◆ **What you will do**: How many lines below hold "blanco"? Answer with only the number.

◆ **Records contained in a dataset**:

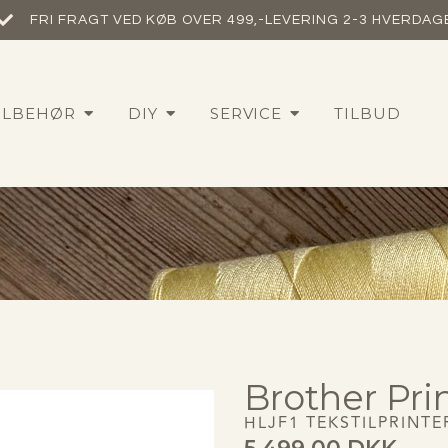
FRI FRAGT VED KØB OVER 499,-​
LEVERING 2-3 HVERDAG
ILBEHØR
DIY
SERVICE
TILBUD
Brother Pr
HLJF1 TEKSTILPRINTE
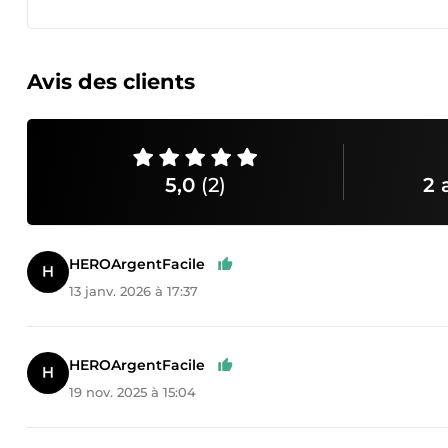
Avis des clients
5,0
(2)
2 
HEROArgentFacile
13 janv. 2026 à 17:37
HEROArgentFacile
19 nov. 2025 à 15:04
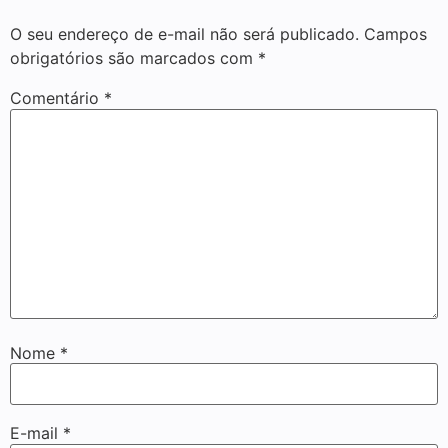
O seu endereço de e-mail não será publicado.
Campos
obrigatórios são marcados com
*
Comentário
*
Nome
*
E-mail
*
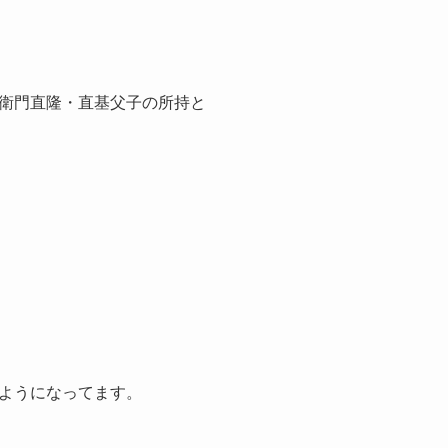
衛門直隆・直基父子の所持と
。
ようになってます。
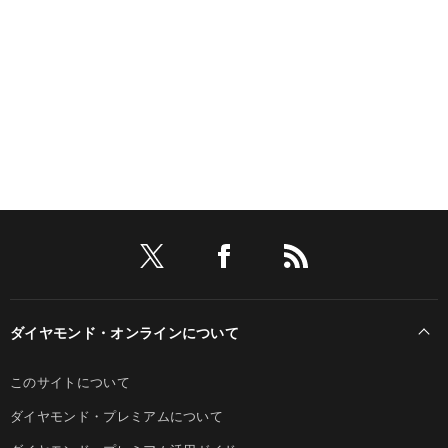
ダイヤモンド・オンラインについて
このサイトについて
ダイヤモンド・プレミアムについて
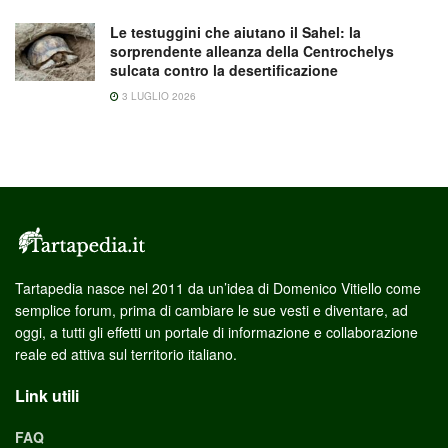
Le testuggini che aiutano il Sahel: la
sorprendente alleanza della Centrochelys
sulcata contro la desertificazione
3 LUGLIO 2026
Tartapedia nasce nel 2011 da un’idea di Domenico Vitiello come
semplice forum, prima di cambiare le sue vesti e diventare, ad
oggi, a tutti gli effetti un portale di informazione e collaborazione
reale ed attiva sul territorio italiano.
Link utili
FAQ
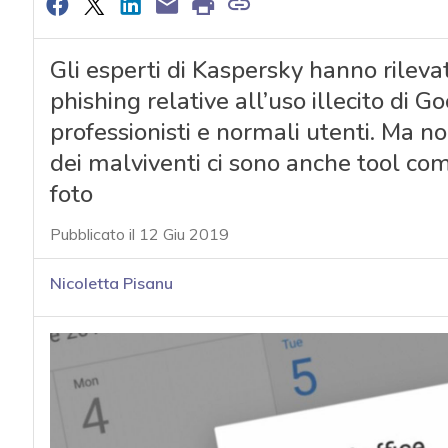
Gli esperti di Kaspersky hanno rilevat
phishing relative all’uso illecito di 
professionisti e normali utenti. Ma non
dei malviventi ci sono anche tool co
foto
Pubblicato il 12 Giu 2019
Nicoletta Pisanu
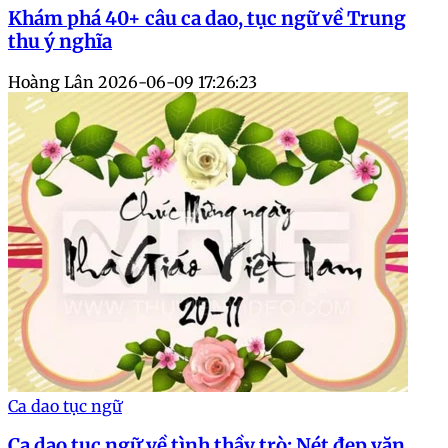
Khám phá 40+ câu ca dao, tục ngữ về Trung
thu ý nghĩa
Hoàng Lân
2026-06-09 17:26:23
Ca dao tục ngữ
Ca dao tục ngữ về tình thầy trò: Nét đẹp văn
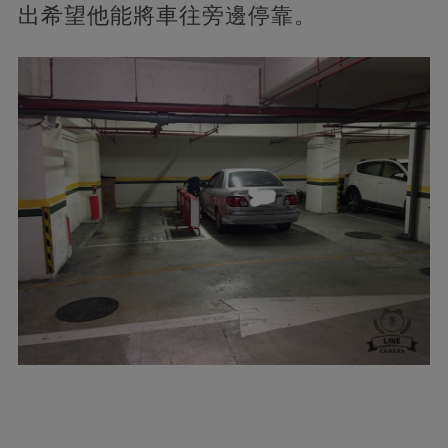
出希望他能將車往旁邊停靠。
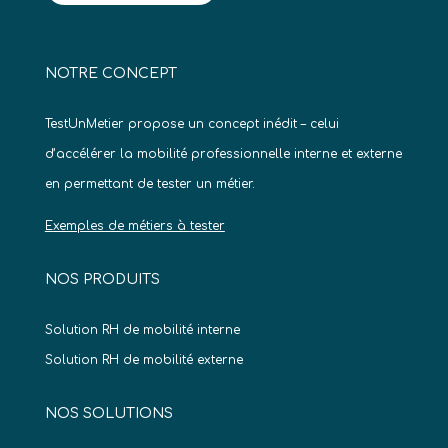
NOTRE CONCEPT
TestUnMetier propose un concept inédit – celui
d’accélérer la mobilité professionnelle interne et externe
en permettant de tester un métier.
Exemples de métiers à tester
NOS PRODUITS
Solution RH de mobilité interne
Solution RH de mobilité externe
NOS SOLUTIONS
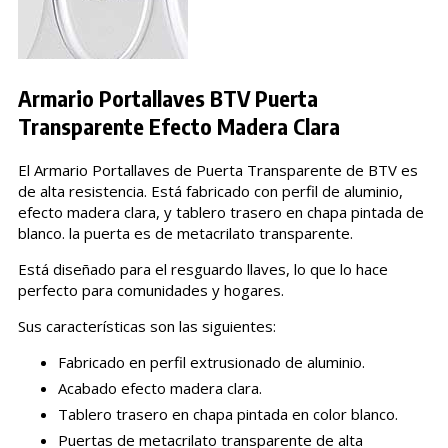
Armario Portallaves BTV Puerta
Transparente Efecto Madera Clara
El Armario Portallaves de Puerta Transparente de BTV es
de alta resistencia. Está fabricado con perfil de aluminio,
efecto madera clara, y tablero trasero en chapa pintada de
blanco. la puerta es de metacrilato transparente.
Está diseñado para el resguardo llaves, lo que lo hace
perfecto para comunidades y hogares.
Sus características son las siguientes:
Fabricado en perfil extrusionado de aluminio.
Acabado efecto madera clara.
Tablero trasero en chapa pintada en color blanco.
Puertas de metacrilato transparente de alta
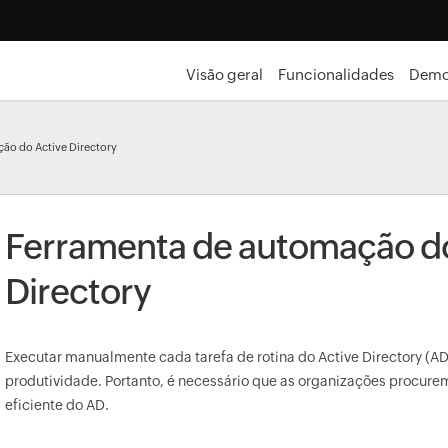
Visão geral
Funcionalidades
Demo
ão do Active Directory
Ferramenta de automação do
Directory
Executar manualmente cada tarefa de rotina do Active Directory (A
produtividade. Portanto, é necessário que as organizações procu
eficiente do AD.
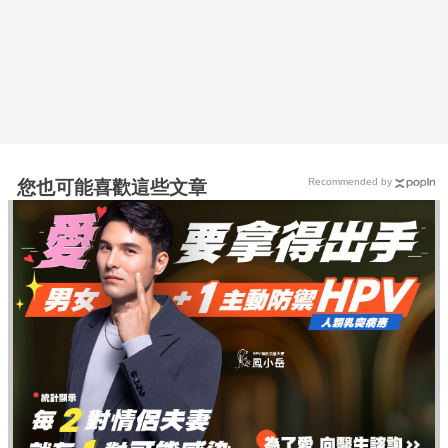
Recommended by
您也可能喜歡這些文章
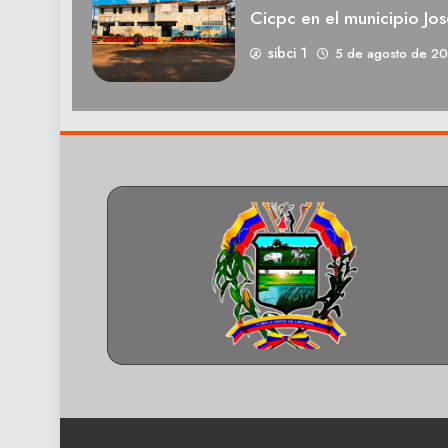
Cicpc en el municipio Jos
sibci 1
5 de agosto de 2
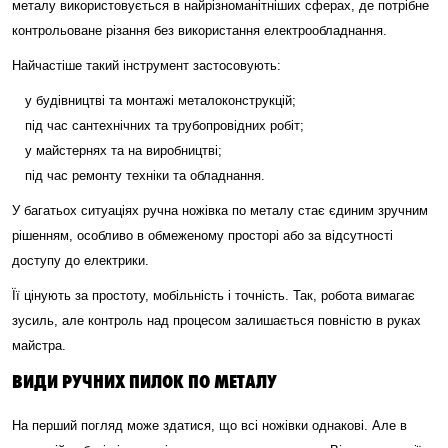
металу використовується в найрізноманітніших сферах, де потрібне
контрольоване різання без використання електрообладнання.
Найчастіше такий інструмент застосовують:
у будівництві та монтажі металоконструкцій;
під час сантехнічних та трубопровідних робіт;
у майстернях та на виробництві;
під час ремонту техніки та обладнання.
У багатьох ситуаціях ручна ножівка по металу стає єдиним зручним
рішенням, особливо в обмеженому просторі або за відсутності
доступу до електрики.
Її цінують за простоту, мобільність і точність. Так, робота вимагає
зусиль, але контроль над процесом залишається повністю в руках
майстра.
ВИДИ РУЧНИХ ПИЛОК ПО МЕТАЛУ
На перший погляд може здатися, що всі ножівки однакові. Але в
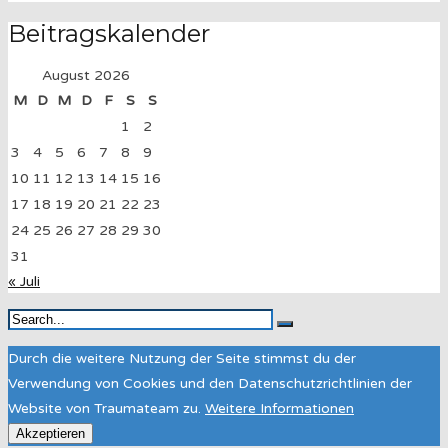
Beitragskalender
August 2026
M
D
M
D
F
S
S
1
2
3
4
5
6
7
8
9
10
11
12
13
14
15
16
17
18
19
20
21
22
23
24
25
26
27
28
29
30
31
« Juli
Durch die weitere Nutzung der Seite stimmst du der
Verwendung von Cookies und den Datenschutzrichtlinien der
Website von Traumateam zu.
Weitere Informationen
Akzeptieren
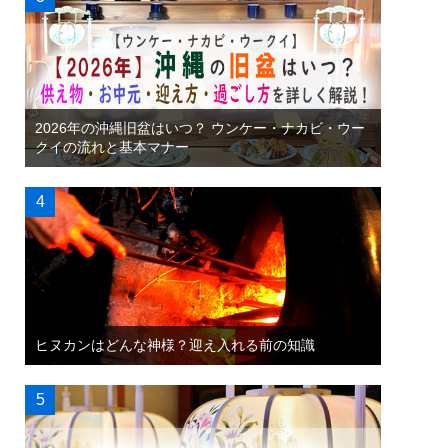
2026年の沖縄旧盆はいつ？ ウンケー・ナカビ・ウー
クイの流れと基本マナー
ヒヌカンはどんな神様？迎え入れる前の知識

◆ **Exercise answer**: 2